[Opening Information provided section]

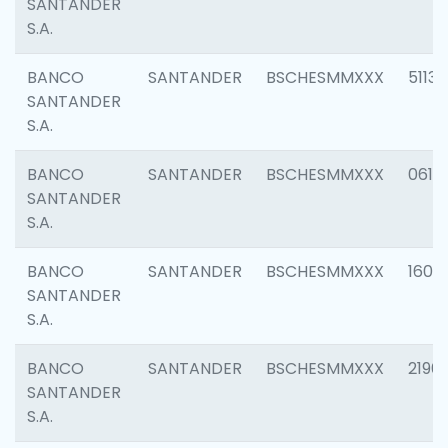
SANTANDER
S.A.
BANCO
SANTANDER
BSCHESMMXXX
5113
SANTANDER
S.A.
BANCO
SANTANDER
BSCHESMMXXX
0611
SANTANDER
S.A.
BANCO
SANTANDER
BSCHESMMXXX
1607
SANTANDER
S.A.
BANCO
SANTANDER
BSCHESMMXXX
2196
SANTANDER
S.A.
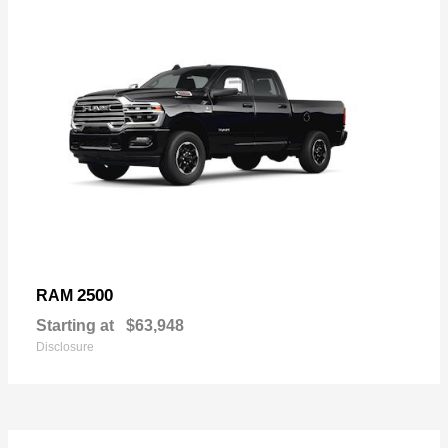
2500
RAM
Starting at
$63,948
Disclosure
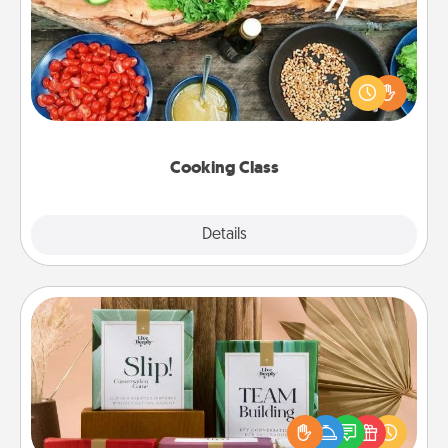
Take a cooking class with your partner! Side by side,
you are sure to give and receive many touches.
Make it a point to be close and have fun. Check out
this site for classes near you. Bon appétit!
Cooking Class
Explore
Details
Close
Live Deeply Card Decks
Create new memories with your loved ones using
the best-selling Live Deeply card decks! Need a
good laugh? Try Slip! Run out of stories to share?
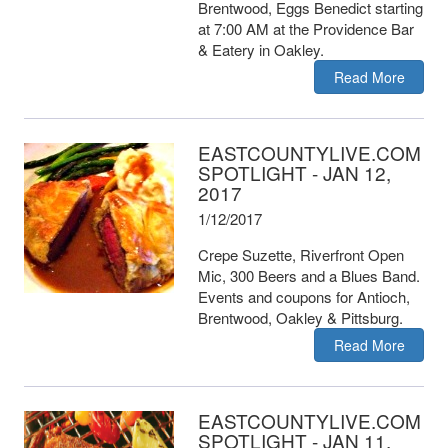
Brentwood, Eggs Benedict starting
at 7:00 AM at the Providence Bar
& Eatery in Oakley.
Read More
EASTCOUNTYLIVE.COM
SPOTLIGHT - JAN 12,
2017
1/12/2017
Crepe Suzette, Riverfront Open
Mic, 300 Beers and a Blues Band.
Events and coupons for Antioch,
Brentwood, Oakley & Pittsburg.
Read More
EASTCOUNTYLIVE.COM
SPOTLIGHT - JAN 11,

[Closing Information provided section]

How to complete this task:
The finished copy should match the data above word for word and contain no pictures.

Exercise output:
SANTANDER
S.A.
BANCO
SANTANDER
BSCHESMMXXX
5113
SANTANDER
S.A.
BANCO
SANTANDER
BSCHESMMXXX
0611
SANTANDER
S.A.
BANCO
SANTANDER
BSCHESMMXXX
1607
SANTANDER
S.A.
BANCO
SANTANDER
BSCHESMMXXX
2196
SANTANDER
S.A.
2500
RAM
Starting at
$63,948
Disclosure
Take a cooking class with your partner! Side by side,
you are sure to give and receive many touches.
Make it a point to be close and have fun. Check out
this site for classes near you. Bon appétit!
Cooking Class
Explore
Details
Close
Live Deeply Card Decks
Create new memories with your loved ones using
the best-selling Live Deeply card decks! Need a
good laugh? Try Slip! Run out of stories to share?
Brentwood, Eggs Benedict starting
at 7:00 AM at the Providence Bar
& Eatery in Oakley.
Read More
EASTCOUNTYLIVE.COM
SPOTLIGHT - JAN 12,
2017
1/12/2017
Crepe Suzette, Riverfront Open
Mic, 300 Beers and a Blues Band.
Events and coupons for Antioch,
Brentwood, Oakley & Pittsburg.
Read More
EASTCOUNTYLIVE.COM
SPOTLIGHT - JAN 11,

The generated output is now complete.